Open jasonwhite opened 11 months ago
I think that using unsigned numbers would mean that we would have to audit all algorithms to not produce underflow at zero and thereby produce nonsensical results (or panic in debug builds). And even this check would most likely imply the introduction of new failure modes into the API or at least document new possibilities of panics.
Personally, I would recommend to use a signed type in the tree and convert your coordinates when interface with the rest of your code. If you are confident, you can also effectively circumvent the requirement without changes to the rstar
source by doing something like:
impl Signed for MyFancyNumberType {
fn abs(&self) -> Self { unreachable!() }
fn abs_sub(&self, other: &Self) -> Self { unreachable!() }
fn signum(&self) -> Self { unreachable!() }
fn is_positive(&self) -> bool { unreachable!() }
fn is_negative(&self) -> bool { unreachable!() }
}
I think that using unsigned numbers would mean that we would have to audit all algorithms to not produce underflow at zero and thereby produce nonsensical results (or panic in debug builds).

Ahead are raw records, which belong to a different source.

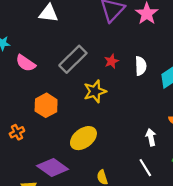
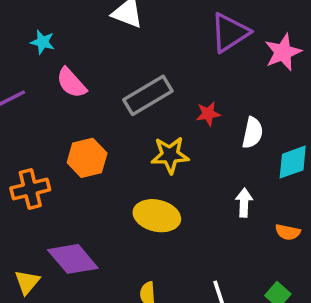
orange cross: (17, 132) -> (30, 189), size x1.5
white arrow: (151, 137) -> (244, 203), moved
yellow ellipse: (83, 138) -> (157, 216), moved, turned 36

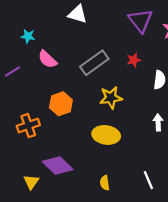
purple triangle: (230, 33) -> (140, 21), turned -30
red star: (208, 114) -> (134, 60), moved

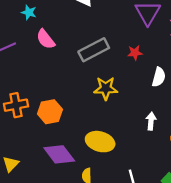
orange hexagon: (61, 104) -> (50, 112), moved
yellow ellipse: (106, 135) -> (100, 142), moved
purple diamond: (58, 166) -> (59, 154), moved

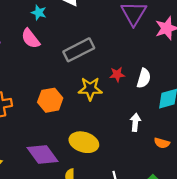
cyan star: (29, 12) -> (39, 13), moved
red star: (135, 53) -> (117, 74), moved
orange hexagon: (50, 112) -> (50, 100), moved

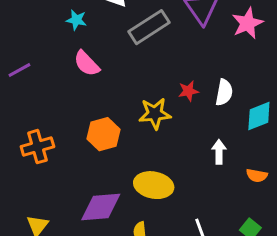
pink semicircle: (31, 39) -> (87, 64), moved
gray rectangle: (79, 50) -> (149, 27), moved
purple diamond: (43, 155) -> (101, 207), turned -52

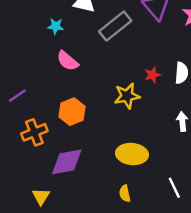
purple line: (19, 70) -> (17, 96), moved
orange hexagon: (103, 134) -> (72, 112), moved
purple diamond: (101, 207) -> (67, 162), moved

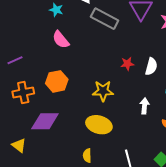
gray rectangle: (115, 26) -> (105, 19), turned 56
yellow star: (127, 96) -> (103, 91), moved
yellow triangle: (41, 196) -> (19, 145), turned -35

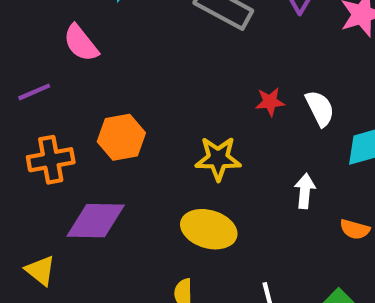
pink semicircle: (61, 40) -> (81, 43), moved
white semicircle: (151, 66) -> (320, 108), turned -42

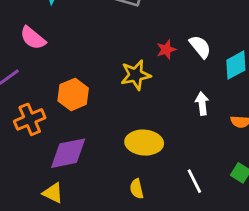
yellow star: (218, 158) -> (136, 75), moved
yellow triangle: (40, 271) -> (53, 193), moved

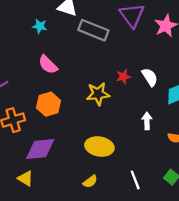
pink semicircle: (33, 38) -> (48, 65), moved
yellow semicircle: (137, 189) -> (90, 181), turned -120

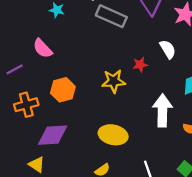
pink semicircle: (48, 65) -> (43, 48), moved
white semicircle: (150, 77) -> (168, 49), moved
white arrow: (147, 121) -> (162, 110), size x1.8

I went down this rabbit hole yesterday. So far, I've found that the PointExt::distance_2
calculation can underflow in its sub
calculation. I was able to partially work around that by implementing it this way instead:
pub trait PointExt: Point {
fn abs_diff(&self, other: &Self) -> Self {
self.component_wise(other, |l, r| {
if l < r {
r - l
} else {
l - r
}
})
}
fn distance_2(&self, other: &Self) -> Self::Scalar {
self.abs_diff(other).length_2()
}
}
In an optimized build, abs_diff
boils down to about 4 x86-64 instructions by using a conditional move. Not great nor necessary for signed numbers. Stabilization of specialization in Rust would be nice to avoid this overhead.
However, PointExt::length_2()
can now overflow when used with large integers, because it is implemented like this:
fn length_2(&self) -> Self::Scalar {
self.fold(Zero::zero(), |acc, cur| cur * cur + acc)
}
I think it would be correct-ish to implement this in terms of saturating_mul
and saturating_add
, but unfortunately num_traits::{SaturatingMul, SaturatingAdd}
are not implemented for f32
or f64
as I believe floats are already saturating at "infinity".
It might be good to use more saturating/wrapping operations in these calculations, as it would extend the range of signed numbers that can be used with this library.
Personally, I would recommend to use a signed type in the tree and convert your coordinates when interface with the rest of your code.
I think this is what I'll end up doing (or implement my own specialized version of R-tree). For my project, I will likely have a rather huge spatial index that would benefit from being memory mapped, something that this library cannot provide yet, so I might go down the latter path.
I tried converting my u64
s to i64
s using:
fn u64_to_i64(x: u64) -> i64 {
// Simply flip the sign bit. This is equivalent to subtracting 2^63.
(x ^ (i64::MIN as u64)) as i64
}
But I still run into overflow problems. My rectangles can be very large, or even take up the entire i64
/ u64
range.
First, I ran into an overflow in <AABB as Envelope>::center()
, which is calculated like this:
|x, y| (x + y) / two
Overflows can be avoided by calculating it like this instead:
|x, y| x / two + y / two
(It's just one additional shr
instruction.)
Next, I am still running into the length_2
overflow mentioned above. Not sure how to solve that one without doing saturating arithmetic operations. Even if I calculated the square root, it'd still overflow before getting there.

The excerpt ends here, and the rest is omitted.